Durante el trayecto hacia El Gasco, el autor se topó con esta anciana que continuaba recorriendo a pie los kilómetros que separan algunas alquerías.

El tío Picholas había sido un vecino de El Gasco que en 1945 vivió una experiencia de pesadilla. Ocurrió una noche de otoño en que subió a la montaña, como cada jornada, para hacer carbón. Sin embargo, aquella madrugada no iba a ser como las demás. Según contaría en las fechas sucesivas, de pronto sintió una presencia a su lado. Se dio cuenta entonces de que no estaba solo… Junto a él, había una figura de gran altura y más negra que la noche. Lo que más le llamó la atención fue la forma ahuevada de su cabeza, y que llevaba los brazos pegados a un cuerpo que parecía revestido en un material parecido al bronce. Lo que terminó por helarle la sangre fue el sonido gutural que acompañaba a la aparición. Picholas echó a correr a casa y enfermó de miedo –algo, para nosotros, inaudito, pero que para los hurdanos ocurre muy a menudo como veremos a continuación-.

Durante el trayecto hacia El Gasco, el autor se topó con esta anciana que continuaba recorriendo a pie los kilómetros que separan algunas alquerías.
Durante el trayecto hacia El Gasco, el autor se topó con esta anciana que continuaba recorriendo a pie los kilómetros que separan algunas alquerías.

El testigo bautizó a la aparición como “El tío del Bronci”, y muchos vecinos de la zona volverían a encontrarse con él en fechas posteriores… Siempre rondando por la piedra meteórica de El Gasco.

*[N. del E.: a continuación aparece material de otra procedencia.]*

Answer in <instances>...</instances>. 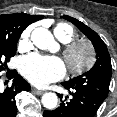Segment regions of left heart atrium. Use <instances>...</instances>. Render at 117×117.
I'll list each match as a JSON object with an SVG mask.
<instances>
[{"label": "left heart atrium", "mask_w": 117, "mask_h": 117, "mask_svg": "<svg viewBox=\"0 0 117 117\" xmlns=\"http://www.w3.org/2000/svg\"><path fill=\"white\" fill-rule=\"evenodd\" d=\"M22 74L34 85L44 87L64 77V63L56 57L31 54L21 60Z\"/></svg>", "instance_id": "1"}]
</instances>
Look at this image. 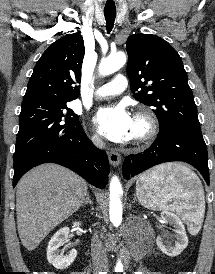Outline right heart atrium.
<instances>
[{"instance_id":"d8ad5b80","label":"right heart atrium","mask_w":215,"mask_h":274,"mask_svg":"<svg viewBox=\"0 0 215 274\" xmlns=\"http://www.w3.org/2000/svg\"><path fill=\"white\" fill-rule=\"evenodd\" d=\"M91 141L96 147L101 148L104 146V140L99 132H94L91 135Z\"/></svg>"}]
</instances>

Otra de las apariciones más típicas de Las Hurdes es la del “Niño Blanco”, que suele aparecerse a las puertas del cementerio de Aceitunilla. Suele ir precedido de una luz intermitente, como un chispazo, y después el sonido de un llanto infantil. En 1987, Juan José Azabal pudo ver junto a 9 amigos a aquella figura: «Allí apareció un ser pequeño, como vestido con una sotana blanca […] Era un cuerpo muy pequeño y rechoncho, tendría menos de un metro. Como si a un recién nacido lo pones de pie».

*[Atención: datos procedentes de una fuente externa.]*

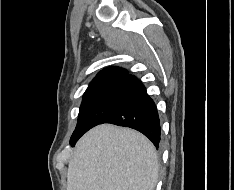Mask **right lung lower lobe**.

Florentino Guerrero, quien fue sido alcalde de Casares de las Hurdes, relató al autor con claridad una experiencia que le marcó de niño.

– Estábamos aquí acostados en casa, yo era pequeño, 5 o 6 años tendría. Esa noche se había muerto un vecino que era muy católico… Esto lo vivió también mi hermano – dijo señalando a Luis Guerrero, que afirmaba a su lado ratificando sus palabras.

– ¿Cuántos años habrán pasado de aquello? – les preguntó Javier.

– Más de sesenta… Igual fue allá por 1950 aproximadamente – calculó Luis.

– El caso es que estábamos los dos durmiendo en la cama cuando al rato sentimos un ruido muy fuerte que llegaba por la calle principal. Ninguno sabíamos qué era aquello – continuó Florentino.

– ¿Cómo describiríais el sonido?

– Yo creo que aquello era el demonio. Era algo muy desagradable, como angustioso… Era un llorio inmenso, y en el llorio inmenso flotaban voces de niño, de mujer, de hombre… Pero a grito. Todas a la vez… En conjunto – explicó Florentino con el rostro impresionado.

– ¿Cuánto duró aquello? – inquirió el periodista.

– Pocos minutos… Aquello pasaba por la calle, como una procesión que avanzaba hacia el cementerio. Y sentimos una cosa fría, muy fría que acompañaba a aquellas voces – detallaba Luis mientras su hermano asentía.

– ¿Llegasteis a ver algo o pudisteis explicarlo de alguna forma?

– No, nadie supimos nada. Pero lo oyó mucha gente en el pueblo. La forma en que pasó aquello fue muy rara. Yo no creo que fueran ruidos de persona humana – aseguró Florentino.

– No… Aquello no era cosa de este mundo – concluyó Luis.